What is being asked: Transcribe each record exactly. Omit the pictures.

● ● ● ● ●

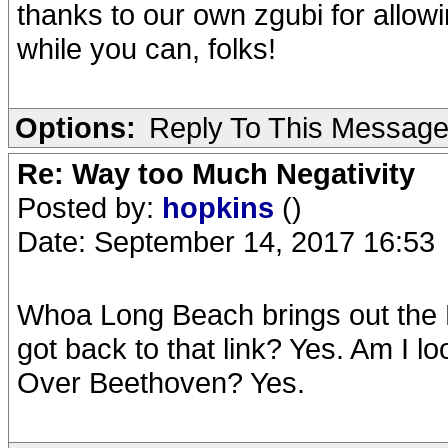
thanks to our own zgubi for allow
while you can, folks!
Options:
Reply To This Messag
Re: Way too Much Negativity
Posted by:
hopkins
()
Date: September 14, 2017 16:53
Whoa Long Beach brings out the B
got back to that link? Yes. Am I lo
Over Beethoven? Yes.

● ● ● ● ●

Your response:
thanks to our own zgubi for allow
while you can, folks!
Options:
Reply To This Messag
Re: Way too Much Negativity
Posted by:
hopkins
()
Date: September 14, 2017 16:53
Whoa Long Beach brings out the B
got back to that link? Yes. Am I lo
Over Beethoven? Yes.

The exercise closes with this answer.